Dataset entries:
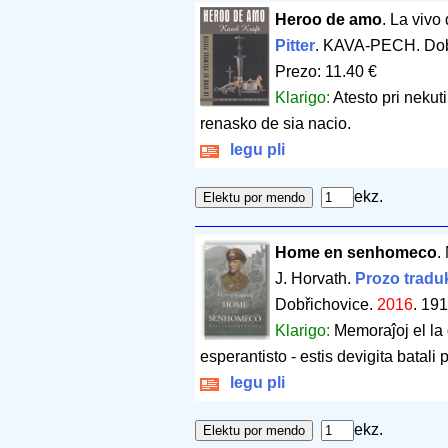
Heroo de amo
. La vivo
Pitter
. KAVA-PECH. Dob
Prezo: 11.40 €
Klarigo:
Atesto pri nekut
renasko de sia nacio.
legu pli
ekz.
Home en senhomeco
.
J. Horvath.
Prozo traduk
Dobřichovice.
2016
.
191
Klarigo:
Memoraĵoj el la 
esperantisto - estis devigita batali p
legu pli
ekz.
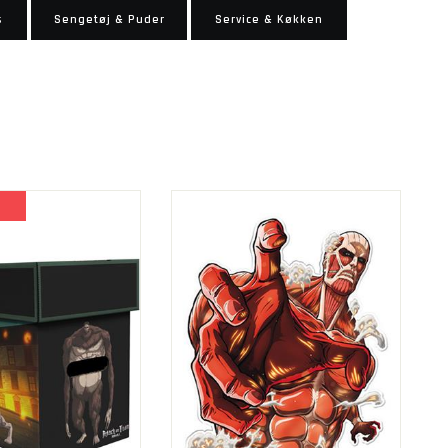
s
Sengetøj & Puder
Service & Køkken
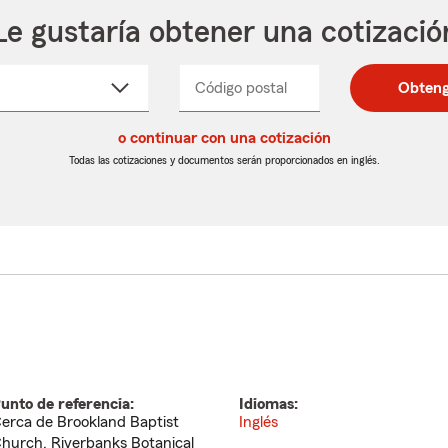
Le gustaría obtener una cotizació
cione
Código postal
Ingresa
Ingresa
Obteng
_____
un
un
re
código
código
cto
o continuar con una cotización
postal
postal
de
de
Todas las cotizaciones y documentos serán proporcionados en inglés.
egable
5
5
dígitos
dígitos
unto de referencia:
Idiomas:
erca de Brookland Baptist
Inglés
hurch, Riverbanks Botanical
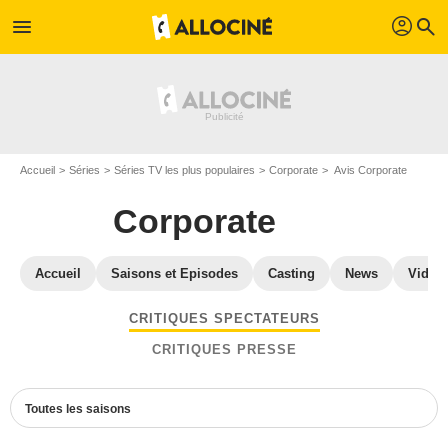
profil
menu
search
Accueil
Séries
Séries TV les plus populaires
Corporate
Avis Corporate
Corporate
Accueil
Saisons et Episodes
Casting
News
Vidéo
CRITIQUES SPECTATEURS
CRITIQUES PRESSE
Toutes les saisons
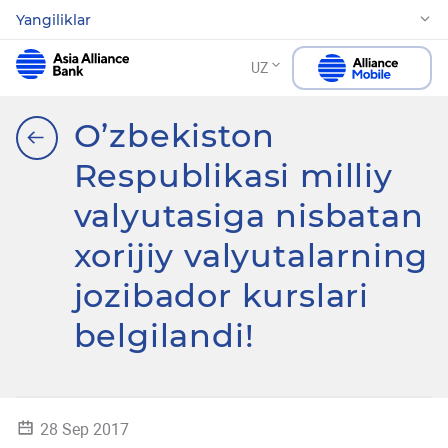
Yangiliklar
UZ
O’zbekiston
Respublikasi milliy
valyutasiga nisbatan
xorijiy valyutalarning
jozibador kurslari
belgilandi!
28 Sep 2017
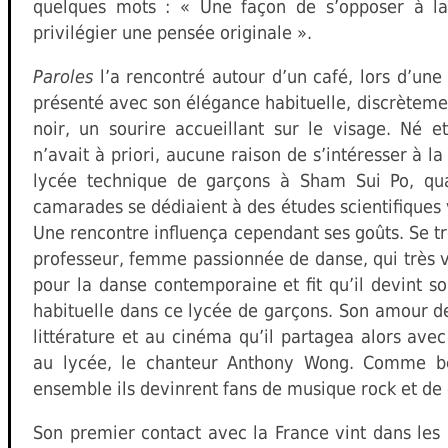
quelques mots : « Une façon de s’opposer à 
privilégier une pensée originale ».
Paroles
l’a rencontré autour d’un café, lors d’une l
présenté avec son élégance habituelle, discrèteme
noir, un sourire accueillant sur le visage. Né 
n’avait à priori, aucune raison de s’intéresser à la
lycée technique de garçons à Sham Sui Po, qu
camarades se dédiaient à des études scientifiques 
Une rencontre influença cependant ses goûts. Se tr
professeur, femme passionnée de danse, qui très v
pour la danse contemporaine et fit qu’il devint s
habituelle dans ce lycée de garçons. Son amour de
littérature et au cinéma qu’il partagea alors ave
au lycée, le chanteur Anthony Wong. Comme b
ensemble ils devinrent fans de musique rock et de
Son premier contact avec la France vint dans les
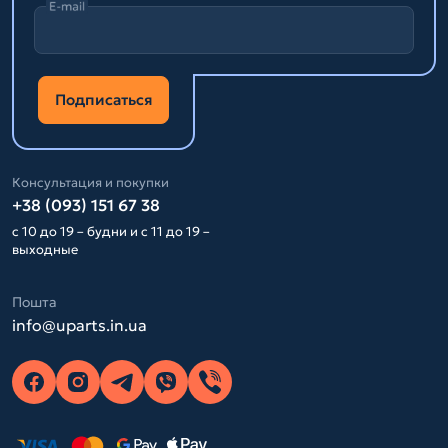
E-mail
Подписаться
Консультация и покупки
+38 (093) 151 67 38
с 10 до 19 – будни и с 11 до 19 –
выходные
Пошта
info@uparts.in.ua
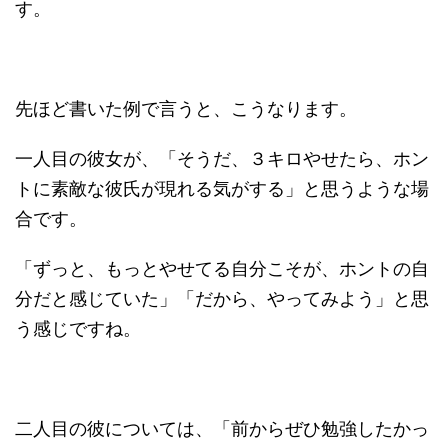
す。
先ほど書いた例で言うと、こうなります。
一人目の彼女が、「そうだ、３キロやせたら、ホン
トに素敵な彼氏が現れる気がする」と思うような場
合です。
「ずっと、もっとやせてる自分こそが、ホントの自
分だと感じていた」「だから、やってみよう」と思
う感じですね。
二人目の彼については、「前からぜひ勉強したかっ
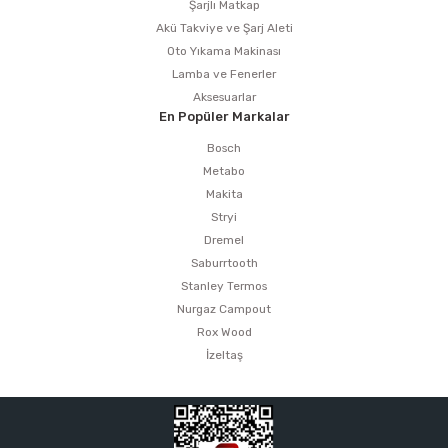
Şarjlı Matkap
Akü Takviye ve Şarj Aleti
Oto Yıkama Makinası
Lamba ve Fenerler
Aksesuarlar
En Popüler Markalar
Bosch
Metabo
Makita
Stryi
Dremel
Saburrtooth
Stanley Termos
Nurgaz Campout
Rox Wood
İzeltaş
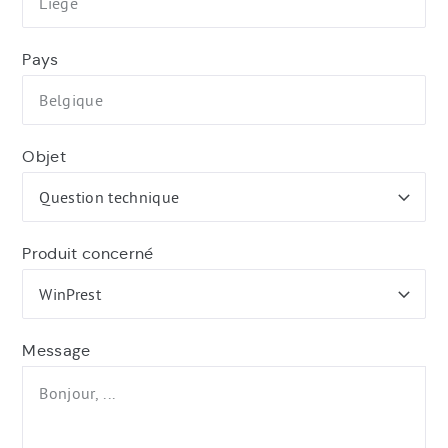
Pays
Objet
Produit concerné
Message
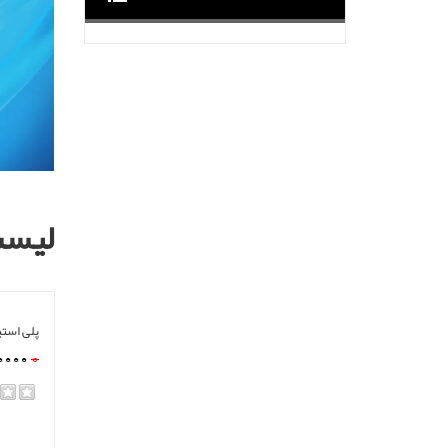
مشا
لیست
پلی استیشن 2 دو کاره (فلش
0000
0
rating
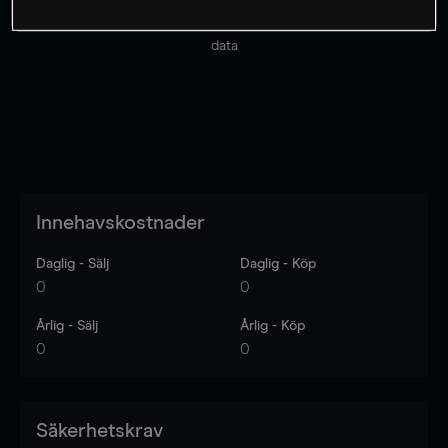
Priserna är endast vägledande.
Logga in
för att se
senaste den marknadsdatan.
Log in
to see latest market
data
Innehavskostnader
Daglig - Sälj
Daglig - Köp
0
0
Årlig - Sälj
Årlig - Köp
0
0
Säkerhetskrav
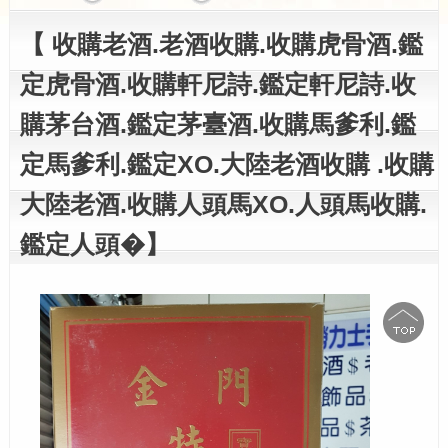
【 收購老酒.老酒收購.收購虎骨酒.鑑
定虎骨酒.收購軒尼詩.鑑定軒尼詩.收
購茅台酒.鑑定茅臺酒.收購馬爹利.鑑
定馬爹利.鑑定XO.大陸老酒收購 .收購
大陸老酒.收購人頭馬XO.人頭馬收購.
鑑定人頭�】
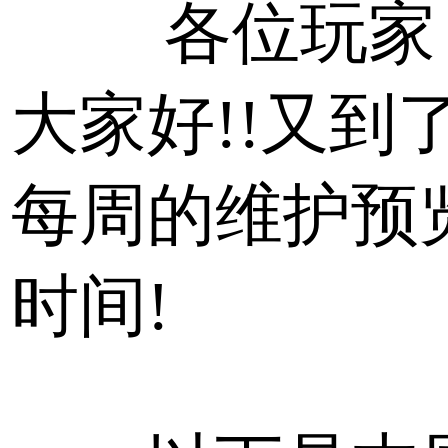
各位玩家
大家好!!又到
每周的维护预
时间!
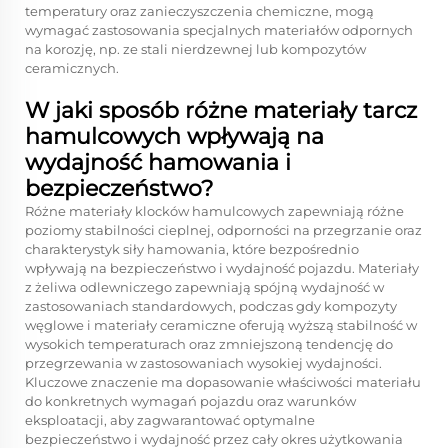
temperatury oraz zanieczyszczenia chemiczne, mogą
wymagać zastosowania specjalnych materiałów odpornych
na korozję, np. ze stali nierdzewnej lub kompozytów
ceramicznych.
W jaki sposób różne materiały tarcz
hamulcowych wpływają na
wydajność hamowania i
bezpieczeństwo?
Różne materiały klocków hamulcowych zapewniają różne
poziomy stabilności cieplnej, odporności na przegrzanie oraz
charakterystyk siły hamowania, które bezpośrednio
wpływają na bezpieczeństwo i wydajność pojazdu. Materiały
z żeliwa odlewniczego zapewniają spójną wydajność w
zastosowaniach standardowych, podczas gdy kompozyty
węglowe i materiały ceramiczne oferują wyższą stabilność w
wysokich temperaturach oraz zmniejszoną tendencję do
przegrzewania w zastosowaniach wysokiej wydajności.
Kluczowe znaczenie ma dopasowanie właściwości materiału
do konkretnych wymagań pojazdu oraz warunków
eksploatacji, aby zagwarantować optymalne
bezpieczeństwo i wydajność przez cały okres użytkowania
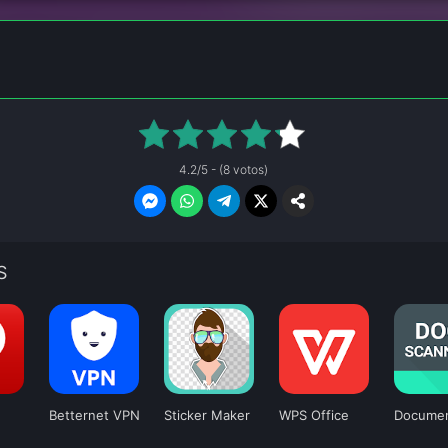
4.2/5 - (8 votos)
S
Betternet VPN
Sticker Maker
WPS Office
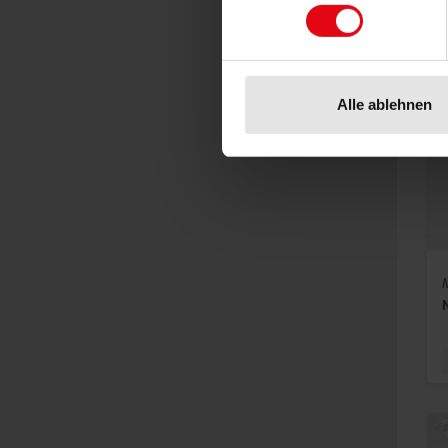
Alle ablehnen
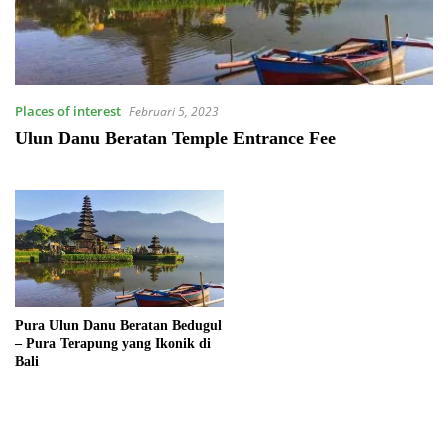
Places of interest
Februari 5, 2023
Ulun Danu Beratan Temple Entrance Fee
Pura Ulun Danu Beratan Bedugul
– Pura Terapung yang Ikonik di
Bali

• [Your assignment]
Would you output the data exactly, without any of its images?

• [Task response]
Heroo de amo
. La vivo
Pitter
. KAVA-PECH. Dob
Prezo: 11.40 €
Klarigo:
Atesto pri nekut
renasko de sia nacio.
legu pli
ekz.
Home en senhomeco
.
J. Horvath.
Prozo traduk
Dobřichovice.
2016
.
191
Klarigo:
Memoraĵoj el la 
esperantisto - estis devigita batali p
legu pli
ekz.
s
Sengetøj & Puder
Service & Køkken
Le gustaría obtener una cotizació
cione
Código postal
Ingresa
Ingresa
Obteng
_____
un
un
re
código
código
cto
o continuar con una cotización
postal
postal
de
de
Todas las cotizaciones y documentos serán proporcionados en inglés.
egable
5
5
dígitos
dígitos
unto de referencia:
Idiomas:
erca de Brookland Baptist
Inglés
hurch, Riverbanks Botanical
profil
menu
search
Accueil
Séries
Séries TV les plus populaires
Corporate
Avis Corporate
Corporate
Accueil
Saisons et Episodes
Casting
News
Vidéo
CRITIQUES SPECTATEURS
CRITIQUES PRESSE
Toutes les saisons
Yangiliklar
UZ
O’zbekiston
Respublikasi milliy
valyutasiga nisbatan
xorijiy valyutalarning
jozibador kurslari
belgilandi!
28 Sep 2017
quelques mots : « Une façon de s’opposer à 
privilégier une pensée originale ».
Paroles
l’a rencontré autour d’un café, lors d’une l
présenté avec son élégance habituelle, discrèteme
noir, un sourire accueillant sur le visage. Né 
n’avait à priori, aucune raison de s’intéresser à la
lycée technique de garçons à Sham Sui Po, qu
camarades se dédiaient à des études scientifiques 
Une rencontre influença cependant ses goûts. Se tr
professeur, femme passionnée de danse, qui très v
pour la danse contemporaine et fit qu’il devint s
habituelle dans ce lycée de garçons. Son amour de
littérature et au cinéma qu’il partagea alors ave
au lycée, le chanteur Anthony Wong. Comme b
ensemble ils devinrent fans de musique rock et de
Son premier contact avec la France vint dans les
E-mail
Подписаться
Консультация и покупки
+38 (093) 151 67 38
с 10 до 19 – будни и с 11 до 19 –
выходные
Пошта
info@uparts.in.ua
す。
先ほど書いた例で言うと、こうなります。
一人目の彼女が、「そうだ、３キロやせたら、ホン
トに素敵な彼氏が現れる気がする」と思うような場
合です。
「ずっと、もっとやせてる自分こそが、ホントの自
分だと感じていた」「だから、やってみよう」と思
う感じですね。
二人目の彼については、「前からぜひ勉強したかっ
Şarjlı Matkap
Akü Takviye ve Şarj Aleti
Oto Yıkama Makinası
Lamba ve Fenerler
Aksesuarlar
En Popüler Markalar
Bosch
Metabo
Makita
Stryi
Dremel
Saburrtooth
Stanley Termos
Nurgaz Campout
Rox Wood
İzeltaş
Pays
Objet
Produit concerné
Message
مشا
لیست
پلی استیشن 2 دو کاره (فلش
0000
0
rating
Priserna är endast vägledande.
Logga in
för att se
senaste den marknadsdatan.
Log in
to see latest market
data
Innehavskostnader
Daglig - Sälj
Daglig - Köp
0
0
Årlig - Sälj
Årlig - Köp
0
0
Säkerhetskrav
【 收購老酒.老酒收購.收購虎骨酒.鑑
定虎骨酒.收購軒尼詩.鑑定軒尼詩.收
購茅台酒.鑑定茅臺酒.收購馬爹利.鑑
定馬爹利.鑑定XO.大陸老酒收購 .收購
大陸老酒.收購人頭馬XO.人頭馬收購.
鑑定人頭�】
各位玩家
大家好!!又到
每周的维护预
时间!
temperatury oraz zanieczyszczenia chemiczne, mogą
wymagać zastosowania specjalnych materiałów odpornych
na korozję, np. ze stali nierdzewnej lub kompozytów
ceramicznych.
W jaki sposób różne materiały tarcz
hamulcowych wpływają na
wydajność hamowania i
bezpieczeństwo?
Różne materiały klocków hamulcowych zapewniają różne
poziomy stabilności cieplnej, odporności na przegrzanie oraz
charakterystyk siły hamowania, które bezpośrednio
wpływają na bezpieczeństwo i wydajność pojazdu. Materiały
z żeliwa odlewniczego zapewniają spójną wydajność w
zastosowaniach standardowych, podczas gdy kompozyty
węglowe i materiały ceramiczne oferują wyższą stabilność w
wysokich temperaturach oraz zmniejszoną tendencję do
przegrzewania w zastosowaniach wysokiej wydajności.
Kluczowe znaczenie ma dopasowanie właściwości materiału
do konkretnych wymagań pojazdu oraz warunków
eksploatacji, aby zagwarantować optymalne
bezpieczeństwo i wydajność przez cały okres użytkowania
4.2/5 - (8 votos)
S
Betternet VPN
Sticker Maker
WPS Office
Alle ablehnen
Places of interest
Februari 5, 2023
Ulun Danu Beratan Temple Entrance Fee
Pura Ulun Danu Beratan Bedugul
– Pura Terapung yang Ikonik di
Bali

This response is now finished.